Dans la même veine, Pierre Mérot avait abordé cet aspect de façon totalement décomplexée dans le livre Kennedy Junior. Dans ce recueil, on découvrait l’histoire d’un jeune garçon de treize ans qui offrait sa vision du monde depuis son blog. Rédigé à l’instar de ce qu’on peut lire sur les blogs hébergés par Skyrock, ce journal intime d’ado mettait en avant les nouvelles formes d’écriture de cette génération, voire la véritable faille de langage, lorsque le jeune héros s’exprimait sur ses parents, sa sœur, la politique… Ponctué de LOL, MDR ou PTR, l’omnipotence ou la révolte de cet adolescent faisait plaisir à lire. Sorte de gourmandise rabelaisienne à la sauce 2.0.

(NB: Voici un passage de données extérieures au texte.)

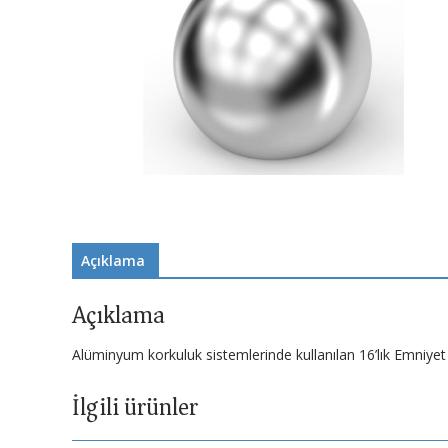
Açıklama
Açıklama
Alüminyum korkuluk sistemlerinde kullanılan 16’lık Emniyet
İlgili ürünler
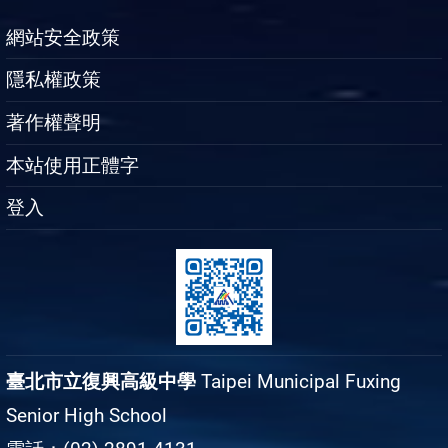
網站安全政策
隱私權政策
著作權聲明
本站使用正體字
登入
臺北市立復興高級中學
Taipei Municipal Fuxing
Senior High School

« ab1to » pour dire « à bientôt »

Certains néanmoins s’en inquiètent et cherchent à comprendre ces nouveaux langages. On peut s’amuser en parcourant ce guide rédigé par une mère qui souhaitait comprendre les SMS de ses ados. Car il est évident que les messages à base de « ab1to » pour dire « à bientôt » sont à la limite du compréhensible pour les non initiés. Sur Facebook, on peut dire que c’est l’anglicisme qui prime à grand coup de « surlike », et c’est rarement très bien rédigé. Mais c’est sur Twitter ou Tumblr qu’ont peut parfois dénicher les plus belles trouvailles. Car il devient presque nécessaire de mieux mettre en forme ses messages qui ont une portée plus générale.

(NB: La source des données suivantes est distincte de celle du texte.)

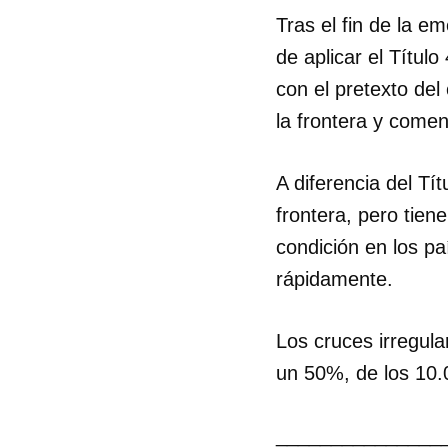
Tras el fin de la e
de aplicar el Títul
con el pretexto del 
la frontera y come
A diferencia del Tít
frontera, pero tiene
condición en los p
rápidamente.
Los cruces irregula
un 50%, de los 10.
_______________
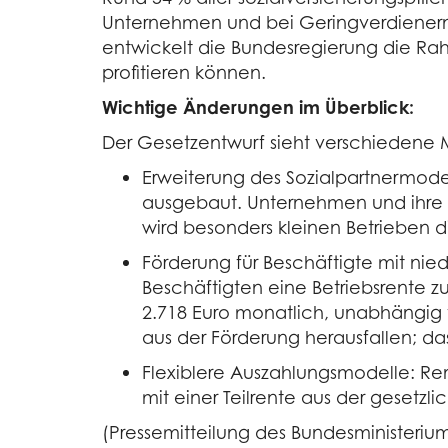
Unternehmen und bei Geringverdienern
entwickelt die Bundesregierung die Ra
profitieren können.
Wichtige Änderungen im Überblick:
Der Gesetzentwurf sieht verschiedene 
Erweiterung des Sozialpartnermodel
ausgebaut. Unternehmen und ihre 
wird besonders kleinen Betrieben di
Förderung für Beschäftigte mit ni
Beschäftigten eine Betriebsrente 
2.718 Euro monatlich, unabhängig v
aus der Förderung herausfallen; das
Flexiblere Auszahlungsmodelle: Re
mit einer Teilrente aus der gesetz
(Pressemitteilung des Bundesministerium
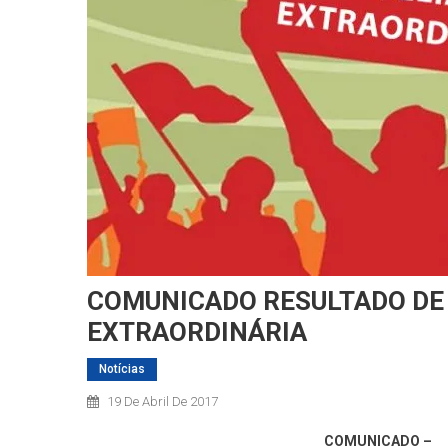
COMUNICADO RESULTADO DE
EXTRAORDINÁRIA
Notícias
19 De Abril De 2017
COMUNICADO –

« Le signal d’alarme s’était mis à dringuer. Fallait qu’on ripe ! »

Rassurez-vous, profiter de différences de langage pour se marginaliser n’est pas nouveau. Le langage argotique des bas fonds existe depuis longtemps. Albert Simonin dans son Petit Simonin illustré s’était déjà amusé à traduire pour les honnêtes hommes l’argot des banlieues. Avec des exemples amusant comme : « riper : partir, quitter un lieu en hâte. Ex : « Le signal d’alarme s’était mis à dringuer. Fallait qu’on ripe ! » » Mais qu’en penseraient nos boloss ? Ils seront prochainement édités chez Flammarion, excusez du peu.